VMware Cloud Community
7007VM7007
Enthusiast
Enthusiast

Can't create all flash VSAN with PCIe SSD

Hi All

I'm trying to create my first test VSAN in my lab at home. Its a single node VSAN. I know its not supported but this is just to get me started before I get some more servers.

My hardware is as follows:

Supermicro X10SL7-F

32GB RAM

Xeon CPU E3-1230 v3 @ 3.30GHz

One Samsung 950 Pro 256GB PCIe SSD NVMe

Two Samsung 840 Pro 128GB SATA SSDs

As a test I was able to create a VSAN datastore using one of the Samsung 840 128GB drives as the cache tier and the other Samsung 840 128GB was used for capacity. This worked great and I was able to place VMs on the vsanDatastore and see dedupe/compression in action!
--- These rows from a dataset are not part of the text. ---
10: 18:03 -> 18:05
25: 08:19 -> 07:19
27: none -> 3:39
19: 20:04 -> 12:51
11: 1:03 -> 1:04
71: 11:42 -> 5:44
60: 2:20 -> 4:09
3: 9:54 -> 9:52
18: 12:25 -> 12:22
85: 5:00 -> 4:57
I have since deleted the above configuration and am now trying to use my Samsung 950 Pro 256GB PCIe SSD NVMe for the cache tier and to then use the two Samsung 840 Pro 128GB SATA SSDs for capacity. When I enable VSAN on the cluster and complete the setup I get the following errors as soon as I try to access the vsanDatastore:

vsan error.jpg

The capacity of the vsanDatastore shows as 0.00 B and I can't place any VMs on this datastore.

Can someone assist with getting this to work? I have tried recreating the VSAN setup a few times but it hasn't helped. I know the PCIe SSD works as I can set it up as a single disk (non VSAN) datastore and place VMs on it with no problem.

How can I troubleshoot this? Thanks.

31 Replies
elerium
Hot Shot
Hot Shot

VSAN when setup correctly is very very fast, even on a hybrid configuration. My hybrid setup can do 900+ MB/s for read/write for file copy and all flash with even faster results. I'm using much more expensive HCL hardware though. In regards to hardware, the raid controller or HBA in use and driver are of critical importance (both for stability and performance). I have seen performance on my cluster plumet to speeds slower than a laptop from bad HBA drivers/firmware. VSAN recommendation is to disable read/write caches on any controllers (so BBU/caches are actually not desirable) so the best thing to use is an HBA and one preferably on VSAN HCL. I would check the HBA driver in use in addition to HBA firmware (try /usr/lib/vmware/vmkmgmt_keyval/vmkmgmt_keyval -a) and align that as closely as possible with VSAN HCL. The next most important in performance would be the SSD cache layer. The Samsung NVME you're using should work fine for lab VSAN 6.2 (vSphere 6.0 Update 2) homelab on 6th Gen Intel NUC | virtuallyGhetto . The Samsung disks you're using capacity are also fine and commonly used for VSAN lab purposes. Based on the slow write speeds that you report for your capacity drives, I would really look closely at the RAID/HBA driver in use by ESXi and firmware for your RAID/HBA.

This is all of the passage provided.